This work examined a problem of the optimal production planning formulation of a manufacturing system consisting of one machine producing several products in order to meet several random demands. This type of problem was studied by Kenne et al. . They presented an analysis of production control and corrective maintenance problem in a multiple-machine, multiple-product manufacturing system. They obtained a near optimal control policy of the system through numerical techniques by controlling both production and repair rates. Feng et al.  developed a multiproduct manufacturing systems problem with sequence dependent setup times and finite buffers under seven scheduling policies. Sloan and Shanthikumar  presented a Markov decision process model that simultaneously determines maintenance and production schedules for a multiple-product, single-machine production system, accounting for the fact that equipment condition can affect the yield of different product types differently. Filho  developed a stochastic dynamic optimization model to solve a multiproduct, multiperiod production planning problem with constraints on decision variables and finite planning horizon.
Looking at the literature on integrated maintenance policies, we noticed that the influence of the production rate on the degradation system over a finite planning horizon was rarely addressed in depth. Recently, Zied et al. [9–11] took into account the influence of production plan on the equipment degradation, in the case of a system composed of single machine producing one type of product under randomly failing and satisfying a random demand over a finite horizon. In the same context, Kenne and Nkeungoue  proposed a model, where the failure rate of a machine depends on its age; hence, the corrective and preventive maintenance policies are machine-age dependent.
Motivated by the work in the Zied et al. [9–11], we treat the production and maintenance problem in another context that we consider a more complex and real industrial system, composed of one machine that produces several products during a finite horizon divided into subperiods. This study displays that it has a novelty and originality relative to this type of problem which considers the influence of several products on the degradation degree of the considered machine and consequently on the average number of failure as well as on the maintenance strategy.
This paper is organized as follows: Section 2 states the problem. Section 3 presents the notations. The production and maintenance models are developed, respectively, in Sections 4 and 5. A numerical example and sensitivity study are presented, respectively, in Sections 6 and 7. Finally, the conclusion is included in Section 8.
2. Statement of the Industrial Problem
This study treated an industrial case. The problem concerns a textile company located in North Africa specialized in clothing manufacturing. The company’s production system consists of a conversion of three types of fiber into yarn, then fabric, and textiles. These are then fabricated into clothes or other artefacts. The production machine is called the loom, and it uses a jet of air or water to insert the weft. The loom ensures pattern diversity and faultless fabrics by a flexible and gentle material handling process. Fabrics can be in one plain color with or without a simple pattern or they can have decorative designs.

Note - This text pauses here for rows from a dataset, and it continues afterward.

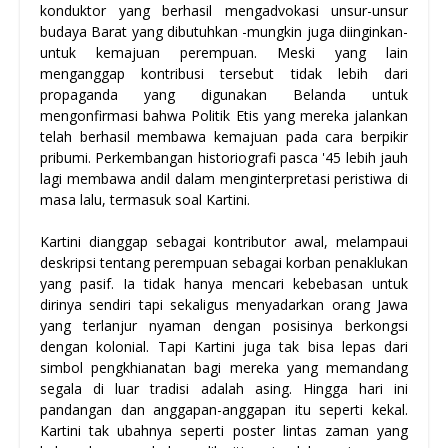
konduktor yang berhasil mengadvokasi unsur-unsur
budaya Barat yang dibutuhkan -mungkin juga diinginkan-
untuk kemajuan perempuan. Meski yang lain
menganggap kontribusi tersebut tidak lebih dari
propaganda yang digunakan Belanda untuk
mengonfirmasi bahwa Politik Etis yang mereka jalankan
telah berhasil membawa kemajuan pada cara berpikir
pribumi. Perkembangan historiografi pasca '45 lebih jauh
lagi membawa andil dalam menginterpretasi peristiwa di
masa lalu, termasuk soal Kartini.
Kartini dianggap sebagai kontributor awal, melampaui
deskripsi tentang perempuan sebagai korban penaklukan
yang pasif. Ia tidak hanya mencari kebebasan untuk
dirinya sendiri tapi sekaligus menyadarkan orang Jawa
yang terlanjur nyaman dengan posisinya berkongsi
dengan kolonial. Tapi Kartini juga tak bisa lepas dari
simbol pengkhianatan bagi mereka yang memandang
segala di luar tradisi adalah asing. Hingga hari ini
pandangan dan anggapan-anggapan itu seperti kekal.
Kartini tak ubahnya seperti poster lintas zaman yang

Based on the industrial example described, this study was conducted to deal with the problem of an optimal production and maintenance planning for a manufacturing system. The system is composed of a single machine which produces several products in order to meet corresponding several random demands. The problem is presented in (Figure 1).
The considered equipment is subject to random failures. The degradation of the equipment increases with time and varies according to the production rate. The machine is submitted to a preventive maintenance policy in order to reduce the occurrence of failures. In the literature, the influence of the production rate on the material degradation is rarely studied. In this study, this influence was taken into consideration in order to establish the optimal maintenance strategy.
The model developed in this study is based on the works of Zied et al. [9–11]. These studies seek to determine an economical production plan followed by an optimal maintenance policy but for the case of only one product.
Firstly, for a randomly given demand, an optimal production plan was established to minimize the average total storage and production costs while satisfying a service level. Secondly, using the obtained optimal production plan and considering its influence on the manufacturing system failure rate, an optimal maintenance schedule is established to minimize the total maintenance cost.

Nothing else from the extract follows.